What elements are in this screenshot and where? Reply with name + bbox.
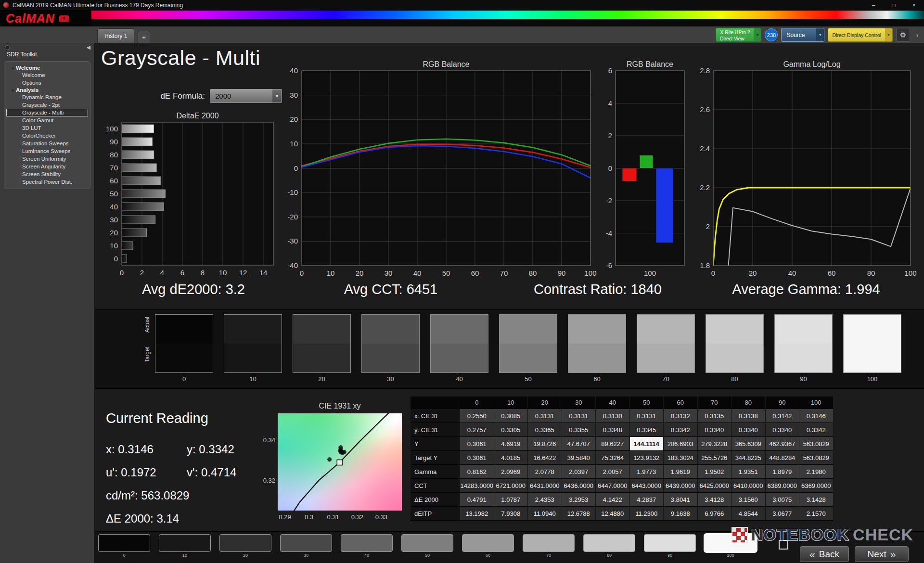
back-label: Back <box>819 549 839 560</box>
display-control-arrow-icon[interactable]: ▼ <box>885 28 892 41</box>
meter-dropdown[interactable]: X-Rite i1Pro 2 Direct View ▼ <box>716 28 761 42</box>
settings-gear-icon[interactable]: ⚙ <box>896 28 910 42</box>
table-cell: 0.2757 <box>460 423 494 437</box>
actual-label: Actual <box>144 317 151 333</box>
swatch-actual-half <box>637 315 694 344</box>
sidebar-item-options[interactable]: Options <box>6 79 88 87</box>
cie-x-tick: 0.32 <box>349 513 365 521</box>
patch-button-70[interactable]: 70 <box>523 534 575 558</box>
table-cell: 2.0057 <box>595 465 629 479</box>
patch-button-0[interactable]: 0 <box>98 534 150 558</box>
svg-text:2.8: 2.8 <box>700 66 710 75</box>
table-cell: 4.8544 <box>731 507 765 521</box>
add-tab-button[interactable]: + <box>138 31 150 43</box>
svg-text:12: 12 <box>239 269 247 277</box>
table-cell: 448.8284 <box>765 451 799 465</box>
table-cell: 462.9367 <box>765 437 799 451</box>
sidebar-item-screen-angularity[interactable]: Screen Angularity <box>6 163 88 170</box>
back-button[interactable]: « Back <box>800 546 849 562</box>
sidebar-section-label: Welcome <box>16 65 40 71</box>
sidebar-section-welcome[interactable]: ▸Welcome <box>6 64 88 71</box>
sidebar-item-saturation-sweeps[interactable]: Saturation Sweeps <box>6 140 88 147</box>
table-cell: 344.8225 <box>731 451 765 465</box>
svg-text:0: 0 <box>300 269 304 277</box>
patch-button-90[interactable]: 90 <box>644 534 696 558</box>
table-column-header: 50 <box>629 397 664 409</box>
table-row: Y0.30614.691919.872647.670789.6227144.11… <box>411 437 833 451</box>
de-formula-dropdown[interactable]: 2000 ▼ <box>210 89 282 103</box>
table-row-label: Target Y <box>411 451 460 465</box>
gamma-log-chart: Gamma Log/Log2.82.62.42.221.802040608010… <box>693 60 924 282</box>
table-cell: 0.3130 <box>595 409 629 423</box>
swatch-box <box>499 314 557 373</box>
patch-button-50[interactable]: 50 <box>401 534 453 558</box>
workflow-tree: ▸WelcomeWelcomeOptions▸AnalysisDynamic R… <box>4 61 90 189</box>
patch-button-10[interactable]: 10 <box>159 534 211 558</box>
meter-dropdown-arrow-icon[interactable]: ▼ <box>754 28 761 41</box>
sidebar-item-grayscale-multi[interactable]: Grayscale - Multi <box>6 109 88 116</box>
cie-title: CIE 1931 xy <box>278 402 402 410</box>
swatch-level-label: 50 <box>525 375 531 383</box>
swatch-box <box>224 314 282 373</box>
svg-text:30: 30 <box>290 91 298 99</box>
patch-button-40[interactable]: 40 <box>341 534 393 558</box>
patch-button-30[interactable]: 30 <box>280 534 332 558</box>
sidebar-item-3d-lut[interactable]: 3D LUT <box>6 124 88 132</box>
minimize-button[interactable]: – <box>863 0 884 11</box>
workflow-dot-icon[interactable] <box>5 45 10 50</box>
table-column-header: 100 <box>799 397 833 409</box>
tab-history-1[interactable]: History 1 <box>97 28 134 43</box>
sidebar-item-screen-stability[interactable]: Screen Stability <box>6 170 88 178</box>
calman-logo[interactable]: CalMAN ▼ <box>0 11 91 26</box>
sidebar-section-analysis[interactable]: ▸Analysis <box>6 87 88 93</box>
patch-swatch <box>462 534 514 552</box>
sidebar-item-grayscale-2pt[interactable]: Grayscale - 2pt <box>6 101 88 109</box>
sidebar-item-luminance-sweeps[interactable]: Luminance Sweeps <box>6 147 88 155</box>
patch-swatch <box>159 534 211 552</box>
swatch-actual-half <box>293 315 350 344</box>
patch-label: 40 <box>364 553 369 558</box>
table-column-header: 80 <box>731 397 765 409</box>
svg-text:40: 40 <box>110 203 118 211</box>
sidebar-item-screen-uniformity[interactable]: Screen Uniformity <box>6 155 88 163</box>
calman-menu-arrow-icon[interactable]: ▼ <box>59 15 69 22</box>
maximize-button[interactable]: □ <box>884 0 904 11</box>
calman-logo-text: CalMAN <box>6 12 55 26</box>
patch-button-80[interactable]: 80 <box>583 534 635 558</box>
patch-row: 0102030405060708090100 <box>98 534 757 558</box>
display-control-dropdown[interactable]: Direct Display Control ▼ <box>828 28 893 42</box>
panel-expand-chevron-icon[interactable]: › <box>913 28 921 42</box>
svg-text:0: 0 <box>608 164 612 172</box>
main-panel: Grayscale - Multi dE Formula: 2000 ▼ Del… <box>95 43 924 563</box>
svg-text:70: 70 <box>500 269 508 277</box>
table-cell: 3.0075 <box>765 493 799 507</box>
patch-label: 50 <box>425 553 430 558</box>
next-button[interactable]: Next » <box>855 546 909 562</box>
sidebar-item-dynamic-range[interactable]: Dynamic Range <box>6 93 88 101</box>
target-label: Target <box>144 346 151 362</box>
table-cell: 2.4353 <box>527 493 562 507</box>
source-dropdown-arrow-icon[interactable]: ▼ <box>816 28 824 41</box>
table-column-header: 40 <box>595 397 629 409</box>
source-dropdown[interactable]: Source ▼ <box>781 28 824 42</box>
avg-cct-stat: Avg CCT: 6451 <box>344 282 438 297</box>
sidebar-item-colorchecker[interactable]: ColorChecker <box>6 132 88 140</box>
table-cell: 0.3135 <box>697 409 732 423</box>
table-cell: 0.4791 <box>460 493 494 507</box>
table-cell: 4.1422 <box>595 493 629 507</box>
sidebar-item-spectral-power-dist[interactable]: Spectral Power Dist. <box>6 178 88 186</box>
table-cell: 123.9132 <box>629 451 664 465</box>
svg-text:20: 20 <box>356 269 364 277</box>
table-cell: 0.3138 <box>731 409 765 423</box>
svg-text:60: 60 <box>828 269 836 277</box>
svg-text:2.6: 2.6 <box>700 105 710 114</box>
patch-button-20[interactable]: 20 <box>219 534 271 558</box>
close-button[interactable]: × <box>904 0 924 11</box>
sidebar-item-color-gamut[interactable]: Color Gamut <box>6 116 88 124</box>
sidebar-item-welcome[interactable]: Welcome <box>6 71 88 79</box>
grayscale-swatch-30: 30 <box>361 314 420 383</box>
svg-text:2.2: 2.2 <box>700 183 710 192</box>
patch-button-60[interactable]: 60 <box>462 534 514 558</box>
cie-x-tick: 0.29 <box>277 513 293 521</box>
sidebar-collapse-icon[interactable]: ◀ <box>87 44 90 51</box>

________________

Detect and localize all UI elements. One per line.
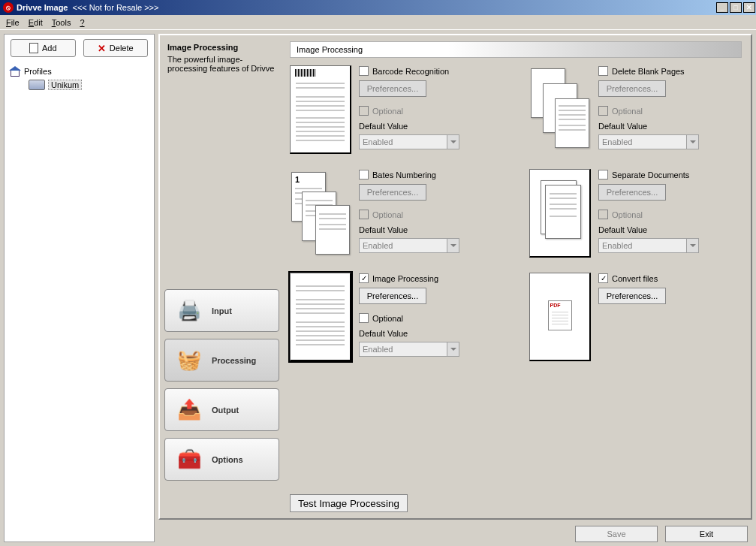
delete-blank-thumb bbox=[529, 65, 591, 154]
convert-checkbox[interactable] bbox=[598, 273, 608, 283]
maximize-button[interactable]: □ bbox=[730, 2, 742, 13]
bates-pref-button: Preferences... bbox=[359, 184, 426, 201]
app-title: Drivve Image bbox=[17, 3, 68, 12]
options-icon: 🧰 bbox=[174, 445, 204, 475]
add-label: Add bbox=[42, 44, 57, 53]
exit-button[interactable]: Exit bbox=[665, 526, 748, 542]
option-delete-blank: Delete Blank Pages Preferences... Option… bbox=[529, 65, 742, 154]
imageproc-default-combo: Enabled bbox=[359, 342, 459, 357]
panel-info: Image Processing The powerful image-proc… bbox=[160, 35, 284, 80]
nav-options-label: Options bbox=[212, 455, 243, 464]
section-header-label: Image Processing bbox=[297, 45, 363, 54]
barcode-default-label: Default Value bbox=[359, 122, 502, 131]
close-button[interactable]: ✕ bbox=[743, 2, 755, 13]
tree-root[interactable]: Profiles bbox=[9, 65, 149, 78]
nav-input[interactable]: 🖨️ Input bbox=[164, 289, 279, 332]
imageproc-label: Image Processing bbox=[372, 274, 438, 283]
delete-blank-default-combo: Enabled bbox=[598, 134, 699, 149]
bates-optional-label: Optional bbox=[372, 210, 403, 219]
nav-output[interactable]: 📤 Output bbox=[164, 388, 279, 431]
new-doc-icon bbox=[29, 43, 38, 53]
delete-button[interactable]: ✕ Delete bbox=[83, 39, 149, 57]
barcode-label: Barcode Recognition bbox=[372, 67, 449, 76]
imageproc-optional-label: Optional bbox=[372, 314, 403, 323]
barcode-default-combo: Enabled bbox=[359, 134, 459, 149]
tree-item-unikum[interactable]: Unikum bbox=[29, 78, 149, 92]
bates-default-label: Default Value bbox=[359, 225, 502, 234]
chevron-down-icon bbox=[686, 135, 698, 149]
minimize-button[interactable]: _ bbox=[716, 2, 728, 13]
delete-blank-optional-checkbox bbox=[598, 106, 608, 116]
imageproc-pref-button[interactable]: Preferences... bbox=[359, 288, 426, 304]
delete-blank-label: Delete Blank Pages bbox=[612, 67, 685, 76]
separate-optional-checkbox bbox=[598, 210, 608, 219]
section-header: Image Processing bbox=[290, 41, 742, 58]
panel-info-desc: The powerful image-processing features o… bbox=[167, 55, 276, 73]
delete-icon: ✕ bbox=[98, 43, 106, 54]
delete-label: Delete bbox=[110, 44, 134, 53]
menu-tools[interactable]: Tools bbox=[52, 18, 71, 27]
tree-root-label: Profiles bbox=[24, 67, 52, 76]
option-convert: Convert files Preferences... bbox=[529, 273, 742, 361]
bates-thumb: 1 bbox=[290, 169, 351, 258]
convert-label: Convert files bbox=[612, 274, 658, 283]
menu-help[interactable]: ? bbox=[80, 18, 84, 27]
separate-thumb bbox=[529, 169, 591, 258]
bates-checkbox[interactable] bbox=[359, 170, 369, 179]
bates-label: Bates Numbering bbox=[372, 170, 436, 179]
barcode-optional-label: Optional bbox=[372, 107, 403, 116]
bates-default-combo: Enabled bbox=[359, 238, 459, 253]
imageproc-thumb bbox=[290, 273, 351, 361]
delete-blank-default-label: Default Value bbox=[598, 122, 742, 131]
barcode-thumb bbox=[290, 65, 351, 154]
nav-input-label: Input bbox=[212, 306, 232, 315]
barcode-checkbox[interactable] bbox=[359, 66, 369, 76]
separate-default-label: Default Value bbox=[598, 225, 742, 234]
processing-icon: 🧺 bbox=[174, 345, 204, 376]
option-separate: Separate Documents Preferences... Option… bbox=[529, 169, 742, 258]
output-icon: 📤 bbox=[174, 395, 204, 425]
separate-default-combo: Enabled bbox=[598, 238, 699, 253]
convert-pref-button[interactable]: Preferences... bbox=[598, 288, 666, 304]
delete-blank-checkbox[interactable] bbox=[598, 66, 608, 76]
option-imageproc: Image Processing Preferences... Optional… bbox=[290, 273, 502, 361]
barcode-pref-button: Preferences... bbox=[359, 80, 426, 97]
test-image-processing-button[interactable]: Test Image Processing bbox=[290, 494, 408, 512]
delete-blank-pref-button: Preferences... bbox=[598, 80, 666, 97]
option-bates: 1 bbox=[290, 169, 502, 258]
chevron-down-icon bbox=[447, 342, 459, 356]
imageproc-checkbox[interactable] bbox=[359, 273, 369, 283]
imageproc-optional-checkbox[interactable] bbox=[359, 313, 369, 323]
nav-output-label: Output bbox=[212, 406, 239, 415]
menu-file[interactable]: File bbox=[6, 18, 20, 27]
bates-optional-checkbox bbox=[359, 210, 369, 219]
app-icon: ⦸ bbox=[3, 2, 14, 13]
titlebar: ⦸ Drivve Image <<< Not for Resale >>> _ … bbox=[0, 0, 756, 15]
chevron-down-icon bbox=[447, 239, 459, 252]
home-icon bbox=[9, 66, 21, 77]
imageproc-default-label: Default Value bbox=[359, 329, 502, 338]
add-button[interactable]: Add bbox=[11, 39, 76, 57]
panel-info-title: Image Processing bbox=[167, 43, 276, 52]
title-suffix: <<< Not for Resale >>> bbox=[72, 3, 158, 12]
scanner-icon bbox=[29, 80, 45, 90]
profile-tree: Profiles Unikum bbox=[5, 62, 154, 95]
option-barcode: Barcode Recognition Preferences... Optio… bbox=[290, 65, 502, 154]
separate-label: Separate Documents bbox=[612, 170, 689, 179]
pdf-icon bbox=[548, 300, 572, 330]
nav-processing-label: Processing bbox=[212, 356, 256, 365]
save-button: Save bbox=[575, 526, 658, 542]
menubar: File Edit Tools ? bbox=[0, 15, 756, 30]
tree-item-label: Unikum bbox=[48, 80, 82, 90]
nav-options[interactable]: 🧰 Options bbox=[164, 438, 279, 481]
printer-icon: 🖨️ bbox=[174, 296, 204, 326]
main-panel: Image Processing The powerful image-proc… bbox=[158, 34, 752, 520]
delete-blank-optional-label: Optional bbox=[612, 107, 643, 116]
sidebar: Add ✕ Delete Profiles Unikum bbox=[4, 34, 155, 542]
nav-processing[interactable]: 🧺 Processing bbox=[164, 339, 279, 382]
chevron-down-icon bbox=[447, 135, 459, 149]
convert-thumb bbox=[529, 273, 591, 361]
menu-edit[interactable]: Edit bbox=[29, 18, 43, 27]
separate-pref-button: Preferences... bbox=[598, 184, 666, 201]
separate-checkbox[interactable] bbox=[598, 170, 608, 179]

________________

Problem details
Write down only the number of lines above where the word "text" occurs.

Output of the task
12